Kuromori kabuki, for
many reasons, is an outstanding example of amateur theatre, but perhaps most
important is its very close relation to the annual rites of local Hie shrine. I
must also mention that female roles in Kuromori kabuki are played by male
actors, onnagata. Its scenography is made
to order before every performance and the repertoire is extensive. According to
local sources, the performance tradition dates back to around 1735 and is
closely related to masks carved by a community member.
In a local chronicle, we
read:
The grandfather of Mokuzaemon, a descendant of Shōgun Tamura,[7] had traveled widely through many lands, finally reaching these, where he settled. With him, he brought two masks of old men, Okina and Sanbasō. Some time ago the masks rotted. On the night of the third day of the third month of the twentieth year of Kyōhō (1735), the honorable Yosaku, known at the time as Yokichi, had a revelation in his dream, after which he carved new masks” (Sakatashi Kyōiku Iinkai, 2003: 74).[8]

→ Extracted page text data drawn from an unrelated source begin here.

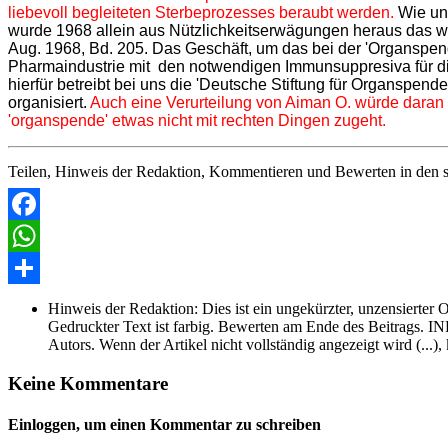
liebevoll begleiteten Sterbeprozesses beraubt werden.
Wie und
wurde 1968 allein aus Nützlichkeitserwägungen heraus das wic
Aug. 1968, Bd. 205. Das Geschäft, um das bei der 'Organspend
Pharmaindustrie mit den notwendigen Immunsuppresiva für die 
hierfür betreibt bei uns die 'Deutsche Stiftung für Organspend
organisiert.
Auch eine Verurteilung von Aiman O. würde daran 
'organspende' etwas nicht mit rechten Dingen zugeht.
Teilen, Hinweis der Redaktion, Kommentieren und Bewerten in den s
Facebook
WhatsApp
Share
Hinweis der Redaktion:
Dies ist ein ungekürzter, unzensierter 
Gedruckter Text ist farbig. Bewerten am Ende des Beitrags. INF
Autors. Wenn der Artikel nicht vollständig angezeigt wird (...),
Keine Kommentare
Einloggen, um einen Kommentar zu schreiben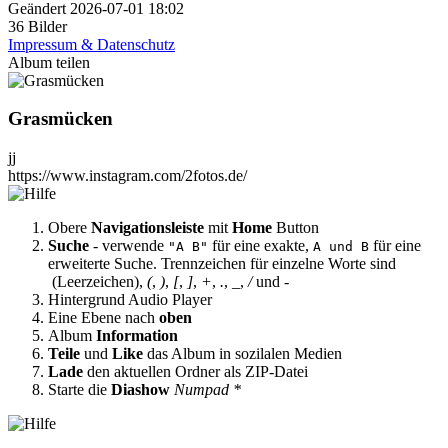
Geändert
2026-07-01 18:02
36 Bilder
Impressum & Datenschutz
Album teilen
Grasmücken
jj
https://www.instagram.com/2fotos.de/
Obere
Navigationsleiste
mit
Home
Button
Suche
- verwende
für eine exakte,
für eine
"A B"
A und B
erweiterte Suche. Trennzeichen für einzelne Worte sind
(Leerzeichen),
(
,
)
,
[
,
]
,
+
,
.
,
_
,
/
und
-
Hintergrund Audio Player
Eine Ebene nach
oben
Album
Information
Teile
und
Like
das Album in sozilalen Medien
Lade
den aktuellen Ordner als ZIP-Datei
Starte die
Diashow
Numpad *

Gapposhu, a detailed account
of events connected to the unwanted exchange of provincial daimyō in
1840,[9] reports
that Kuromori villagers promised that, if Sakai Tadakata remained the lord of
their territory, they would annually offer a Sanbasō dance and kabuki performance to the deity. And
it was so; the deity answered their pleas. On February 5, 1841, Kuromori
dwellers performed ablutions in the nearby Ōgawa river. The next day, after
offering kagura dancing before the
pavilion enshrining the local temple’s guardian deity, they offered a Sanbasō dance
and kabuki.
The kabuki performance was Chūshinkan
juzō (Statue of a Living Person as
a Proof of the Subjects’ Loyalty); it was a modified version of one of
the most famous puppet and kabuki
plays, Kanadehon Chūshingura (The Treasury of Loyal Retainers), but minus its most tragic and
gruesome themes. None of the 47 samurai commits suicide, it being believed that
such sad events did not comply with the occasion. This proves that, in 1841, what
we call kabuki was already commonly known. What’s more, the local community
actually adapted its conventions.
As the sources confirm, the Shōnai
region had many stages and performances, which were usually presented in
connection with the festival of the deity called Sai. Researchers agree that
Kuromori kabuki is a remnant of this deity’s worship.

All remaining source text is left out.